El flujo de trabajo típico de los estudios de metabolómica se muestra en la figura. Primero, se recogen muestras de tejido, plasma, orina, saliva, células, etc. A continuación, se extraen los metabolitos, a menudo con la adición de estándares internos y derivatización. [38] Durante el análisis de la muestra, se cuantifican los metabolitos ( cromatografía líquida o cromatografía de gases acoplada a espectroscopia de EM y/o RMN ). [50] Los datos de salida sin procesar se pueden utilizar para la extracción de características de los metabolitos y procesarse aún más antes del análisis estadístico (como el análisis de componentes principales , PCA). Hay muchas herramientas y software bioinformáticos disponibles para identificar asociaciones con estados y resultados de enfermedades, determinar correlaciones significativas y caracterizar firmas metabólicas con el conocimiento biológico existente. [51]

Métodos de separación

Inicialmente, los analitos en una muestra metabolómica comprenden una mezcla altamente compleja. Esta mezcla compleja se puede simplificar antes de la detección separando algunos analitos de otros. La separación logra varios objetivos: los analitos que no se pueden resolver mediante el detector se pueden separar en este paso; en el análisis de MS, se reduce la supresión de iones ; el tiempo de retención del analito sirve como información sobre su identidad. Este paso de separación no es obligatorio y a menudo se omite en RMN y enfoques basados ​​en "shotgun", como la lipidómica shotgun .

La cromatografía de gases (GC), especialmente cuando se combina con la espectrometría de masas ( GC-MS ), es una técnica de separación ampliamente utilizada para el análisis metabolómico. La GC ofrece una resolución cromatográfica muy alta y se puede utilizar junto con un detector de ionización de llama (GC/FID) o un espectrómetro de masas (GC-MS). El método es especialmente útil para la identificación y cuantificación de moléculas pequeñas y volátiles. [52] Sin embargo, una limitación práctica de la GC es el requisito de derivatización química para muchas biomoléculas, ya que solo se pueden analizar productos químicos volátiles sin derivatización.
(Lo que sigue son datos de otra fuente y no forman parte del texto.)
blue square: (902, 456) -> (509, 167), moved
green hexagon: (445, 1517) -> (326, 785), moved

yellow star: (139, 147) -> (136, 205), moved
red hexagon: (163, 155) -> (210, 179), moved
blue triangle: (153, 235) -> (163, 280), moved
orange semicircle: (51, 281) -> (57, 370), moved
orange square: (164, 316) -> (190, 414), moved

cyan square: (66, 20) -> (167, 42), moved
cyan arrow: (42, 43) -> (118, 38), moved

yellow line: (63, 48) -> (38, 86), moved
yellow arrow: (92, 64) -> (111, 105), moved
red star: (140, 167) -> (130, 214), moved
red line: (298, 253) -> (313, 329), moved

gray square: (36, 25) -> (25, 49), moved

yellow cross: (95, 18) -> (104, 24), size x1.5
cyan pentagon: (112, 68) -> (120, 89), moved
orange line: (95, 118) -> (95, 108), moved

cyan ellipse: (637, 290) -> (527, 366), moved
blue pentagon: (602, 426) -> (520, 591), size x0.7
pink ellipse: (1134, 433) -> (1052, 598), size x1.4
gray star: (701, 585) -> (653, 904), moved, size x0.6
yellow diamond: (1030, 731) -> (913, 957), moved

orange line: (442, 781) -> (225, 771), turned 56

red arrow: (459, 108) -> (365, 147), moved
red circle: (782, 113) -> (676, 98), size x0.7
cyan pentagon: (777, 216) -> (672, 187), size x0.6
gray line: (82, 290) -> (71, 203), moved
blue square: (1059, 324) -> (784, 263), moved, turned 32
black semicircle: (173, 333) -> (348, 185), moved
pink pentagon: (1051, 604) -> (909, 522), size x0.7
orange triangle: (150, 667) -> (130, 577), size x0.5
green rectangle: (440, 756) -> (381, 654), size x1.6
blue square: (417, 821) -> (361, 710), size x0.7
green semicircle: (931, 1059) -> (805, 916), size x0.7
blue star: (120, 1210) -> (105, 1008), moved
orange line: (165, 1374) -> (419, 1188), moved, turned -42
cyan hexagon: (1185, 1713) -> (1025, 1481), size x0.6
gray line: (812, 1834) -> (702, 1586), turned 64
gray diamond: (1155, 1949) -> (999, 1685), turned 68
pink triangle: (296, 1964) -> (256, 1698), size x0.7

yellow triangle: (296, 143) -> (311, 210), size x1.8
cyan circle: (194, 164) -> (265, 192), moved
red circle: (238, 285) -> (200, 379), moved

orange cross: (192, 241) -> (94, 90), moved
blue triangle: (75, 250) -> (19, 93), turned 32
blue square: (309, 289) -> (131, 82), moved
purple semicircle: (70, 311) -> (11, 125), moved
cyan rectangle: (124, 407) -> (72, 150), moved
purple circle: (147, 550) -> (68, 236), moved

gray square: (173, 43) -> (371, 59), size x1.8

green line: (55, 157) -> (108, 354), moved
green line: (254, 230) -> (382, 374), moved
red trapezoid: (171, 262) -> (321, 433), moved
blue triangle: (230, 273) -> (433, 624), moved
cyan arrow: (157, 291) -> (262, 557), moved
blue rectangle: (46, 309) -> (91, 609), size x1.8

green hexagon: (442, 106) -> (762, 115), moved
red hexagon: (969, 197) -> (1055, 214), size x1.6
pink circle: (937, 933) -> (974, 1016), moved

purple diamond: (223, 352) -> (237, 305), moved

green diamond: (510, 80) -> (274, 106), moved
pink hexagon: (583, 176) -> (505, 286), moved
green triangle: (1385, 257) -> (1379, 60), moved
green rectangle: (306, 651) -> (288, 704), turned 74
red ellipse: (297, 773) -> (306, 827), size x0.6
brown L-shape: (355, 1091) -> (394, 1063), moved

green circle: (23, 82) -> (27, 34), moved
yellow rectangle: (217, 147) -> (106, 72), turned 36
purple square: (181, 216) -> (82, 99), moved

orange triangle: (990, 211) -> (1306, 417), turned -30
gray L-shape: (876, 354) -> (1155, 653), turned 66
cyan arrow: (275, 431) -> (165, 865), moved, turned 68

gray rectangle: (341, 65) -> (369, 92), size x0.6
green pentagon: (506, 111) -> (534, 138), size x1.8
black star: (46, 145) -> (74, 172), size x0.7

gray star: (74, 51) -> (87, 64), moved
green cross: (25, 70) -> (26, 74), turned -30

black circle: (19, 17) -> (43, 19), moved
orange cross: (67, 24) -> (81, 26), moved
En los casos en los que se requiere un mayor poder de resolución, se puede aplicar la cromatografía bidimensional ( GCxGC ).

La cromatografía líquida de alto rendimiento (HPLC) ha surgido como la técnica de separación más común para el análisis metabolómico. Con la llegada de la ionización por electrospray , la HPLC se acopló a la MS. A diferencia de la GC , la HPLC tiene una resolución cromatográfica más baja, pero no requiere derivatización para moléculas polares y separa moléculas en la fase líquida. Además, la HPLC tiene la ventaja de que se puede medir una gama mucho más amplia de analitos con una mayor sensibilidad que los métodos de GC. [53]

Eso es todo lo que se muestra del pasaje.